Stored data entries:
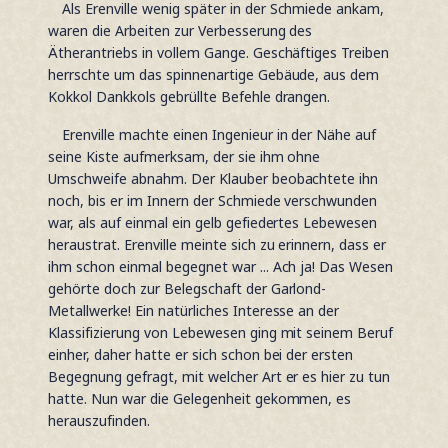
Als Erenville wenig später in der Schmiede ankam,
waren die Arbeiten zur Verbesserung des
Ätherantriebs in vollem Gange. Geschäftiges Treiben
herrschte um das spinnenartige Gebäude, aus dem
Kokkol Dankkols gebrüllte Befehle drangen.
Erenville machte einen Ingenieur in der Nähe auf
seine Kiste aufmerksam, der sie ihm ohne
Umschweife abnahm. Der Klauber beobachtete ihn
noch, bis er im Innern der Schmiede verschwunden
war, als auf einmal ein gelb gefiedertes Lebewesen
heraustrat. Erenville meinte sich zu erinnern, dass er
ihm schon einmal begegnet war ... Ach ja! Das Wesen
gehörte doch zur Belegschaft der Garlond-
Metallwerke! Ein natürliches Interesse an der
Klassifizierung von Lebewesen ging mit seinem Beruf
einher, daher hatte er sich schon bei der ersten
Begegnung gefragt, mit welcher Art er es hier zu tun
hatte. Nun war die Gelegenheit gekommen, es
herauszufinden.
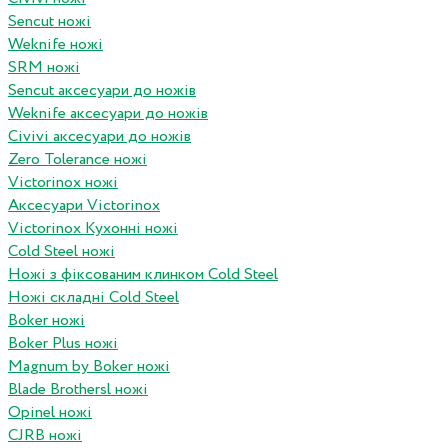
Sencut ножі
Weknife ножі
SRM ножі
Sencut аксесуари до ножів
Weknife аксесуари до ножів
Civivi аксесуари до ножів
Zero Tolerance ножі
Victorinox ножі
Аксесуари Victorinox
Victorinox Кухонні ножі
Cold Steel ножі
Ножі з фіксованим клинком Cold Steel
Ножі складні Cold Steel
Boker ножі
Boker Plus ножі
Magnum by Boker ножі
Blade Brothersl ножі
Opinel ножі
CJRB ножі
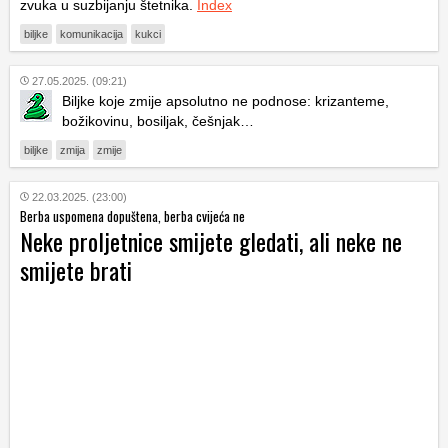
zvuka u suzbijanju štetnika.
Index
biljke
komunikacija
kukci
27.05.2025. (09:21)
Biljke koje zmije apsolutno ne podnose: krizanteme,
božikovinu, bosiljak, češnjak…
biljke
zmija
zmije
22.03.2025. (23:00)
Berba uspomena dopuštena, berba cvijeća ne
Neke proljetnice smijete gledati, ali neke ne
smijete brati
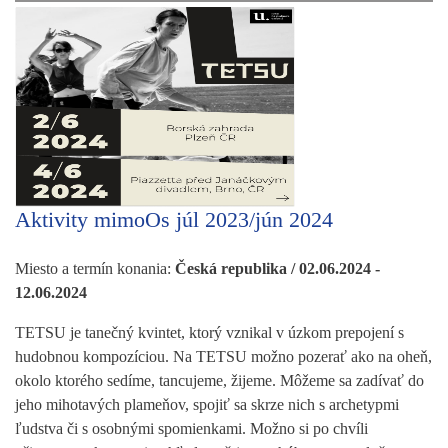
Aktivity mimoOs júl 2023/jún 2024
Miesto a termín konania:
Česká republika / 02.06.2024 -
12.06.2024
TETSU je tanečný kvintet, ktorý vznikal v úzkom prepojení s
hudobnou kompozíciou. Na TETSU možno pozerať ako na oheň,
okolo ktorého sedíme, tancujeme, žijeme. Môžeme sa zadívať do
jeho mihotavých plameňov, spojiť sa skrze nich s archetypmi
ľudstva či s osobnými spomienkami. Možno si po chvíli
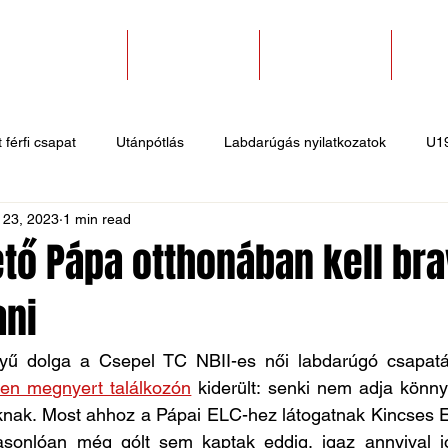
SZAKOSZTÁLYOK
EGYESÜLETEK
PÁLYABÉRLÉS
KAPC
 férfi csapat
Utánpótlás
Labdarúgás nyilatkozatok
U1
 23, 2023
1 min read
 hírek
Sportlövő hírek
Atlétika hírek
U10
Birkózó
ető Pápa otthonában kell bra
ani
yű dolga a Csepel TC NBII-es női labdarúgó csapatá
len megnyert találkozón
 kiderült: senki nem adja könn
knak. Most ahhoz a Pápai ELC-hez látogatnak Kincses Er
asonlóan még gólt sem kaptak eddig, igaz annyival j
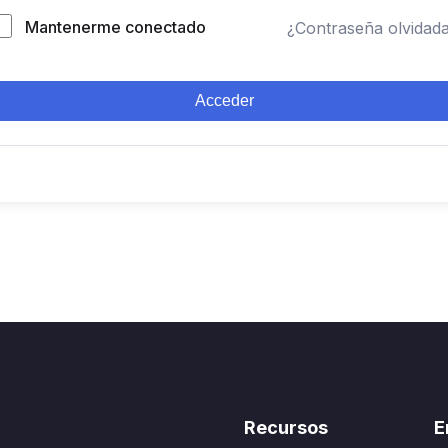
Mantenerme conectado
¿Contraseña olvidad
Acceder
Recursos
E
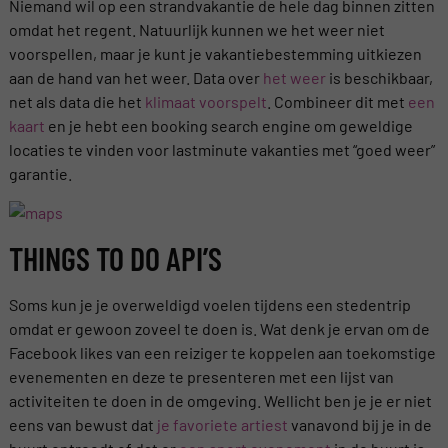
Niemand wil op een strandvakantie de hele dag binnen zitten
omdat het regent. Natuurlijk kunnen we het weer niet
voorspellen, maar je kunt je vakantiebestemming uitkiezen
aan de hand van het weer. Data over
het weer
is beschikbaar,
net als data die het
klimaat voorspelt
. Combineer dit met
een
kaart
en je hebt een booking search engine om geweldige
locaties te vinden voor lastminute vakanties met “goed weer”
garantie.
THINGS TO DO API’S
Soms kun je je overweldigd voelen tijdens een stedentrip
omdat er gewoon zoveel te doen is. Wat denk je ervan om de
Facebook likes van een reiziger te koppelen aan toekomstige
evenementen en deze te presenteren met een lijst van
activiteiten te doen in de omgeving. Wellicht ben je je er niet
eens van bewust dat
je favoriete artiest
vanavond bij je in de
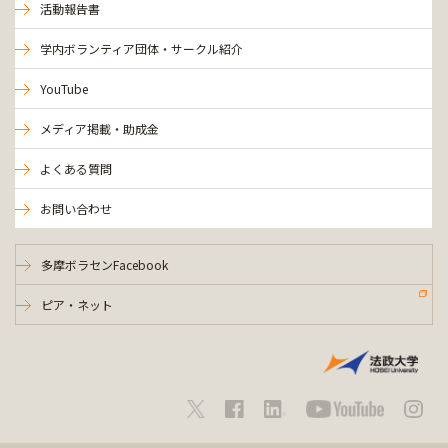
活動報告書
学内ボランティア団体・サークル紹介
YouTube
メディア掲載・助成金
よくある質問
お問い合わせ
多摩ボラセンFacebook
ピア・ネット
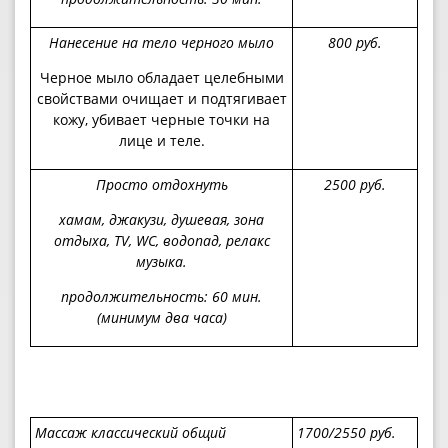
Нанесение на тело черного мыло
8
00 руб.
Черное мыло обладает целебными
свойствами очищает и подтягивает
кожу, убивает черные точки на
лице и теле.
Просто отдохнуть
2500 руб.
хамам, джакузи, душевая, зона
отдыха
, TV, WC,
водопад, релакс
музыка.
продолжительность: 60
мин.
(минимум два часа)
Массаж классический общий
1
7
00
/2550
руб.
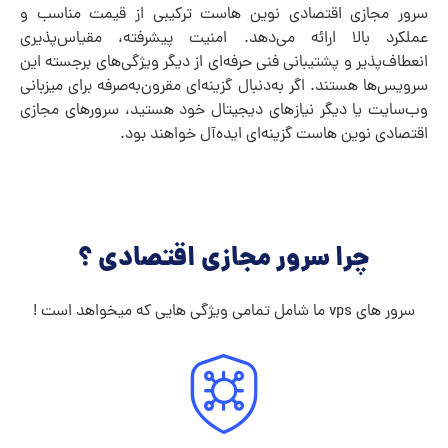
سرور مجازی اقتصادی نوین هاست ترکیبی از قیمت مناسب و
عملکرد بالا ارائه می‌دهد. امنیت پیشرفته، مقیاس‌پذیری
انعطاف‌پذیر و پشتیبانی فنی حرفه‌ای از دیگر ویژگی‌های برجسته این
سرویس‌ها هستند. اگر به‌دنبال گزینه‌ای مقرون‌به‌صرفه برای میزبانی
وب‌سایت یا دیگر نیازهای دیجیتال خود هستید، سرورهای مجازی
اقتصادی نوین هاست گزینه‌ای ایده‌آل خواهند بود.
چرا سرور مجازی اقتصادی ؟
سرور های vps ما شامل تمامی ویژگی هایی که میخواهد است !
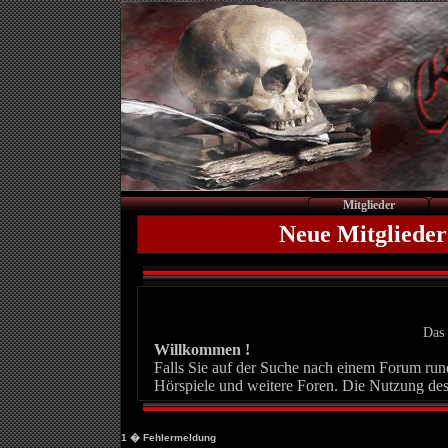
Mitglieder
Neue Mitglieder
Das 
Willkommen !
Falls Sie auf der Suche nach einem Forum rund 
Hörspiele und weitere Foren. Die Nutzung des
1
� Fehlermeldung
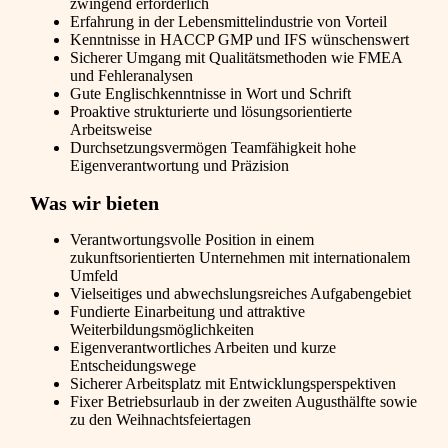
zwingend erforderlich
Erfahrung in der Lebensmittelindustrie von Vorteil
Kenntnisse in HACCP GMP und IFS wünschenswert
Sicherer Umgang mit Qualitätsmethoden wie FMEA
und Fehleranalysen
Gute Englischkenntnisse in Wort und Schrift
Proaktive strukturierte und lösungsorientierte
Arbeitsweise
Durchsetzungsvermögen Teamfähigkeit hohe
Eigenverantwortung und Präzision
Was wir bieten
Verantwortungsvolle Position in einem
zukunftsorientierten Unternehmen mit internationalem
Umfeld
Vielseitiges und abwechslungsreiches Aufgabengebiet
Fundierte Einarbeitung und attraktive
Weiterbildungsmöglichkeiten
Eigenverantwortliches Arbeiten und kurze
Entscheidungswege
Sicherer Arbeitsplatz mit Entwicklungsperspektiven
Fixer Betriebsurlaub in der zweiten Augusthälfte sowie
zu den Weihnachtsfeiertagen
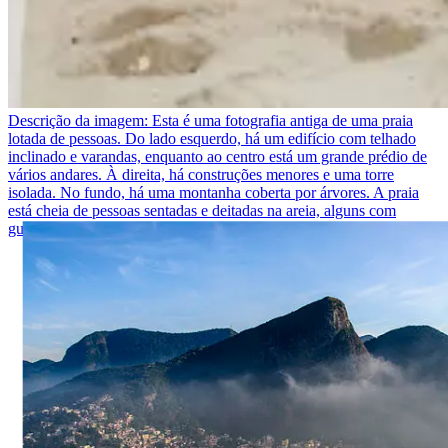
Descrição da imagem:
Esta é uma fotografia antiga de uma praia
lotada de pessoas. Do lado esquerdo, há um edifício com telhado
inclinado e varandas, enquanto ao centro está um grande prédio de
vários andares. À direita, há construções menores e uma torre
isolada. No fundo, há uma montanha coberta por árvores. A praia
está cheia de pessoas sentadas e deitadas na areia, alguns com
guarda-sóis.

What the task asks ▸ Among the records, find the lines that contain "نوین" and copy each of them.

Worked solution ▸
سرور مجازی اقتصادی نوین هاست ترکیبی از قیمت مناسب و
اقتصادی نوین هاست گزینه‌ای ایده‌آل خواهند بود.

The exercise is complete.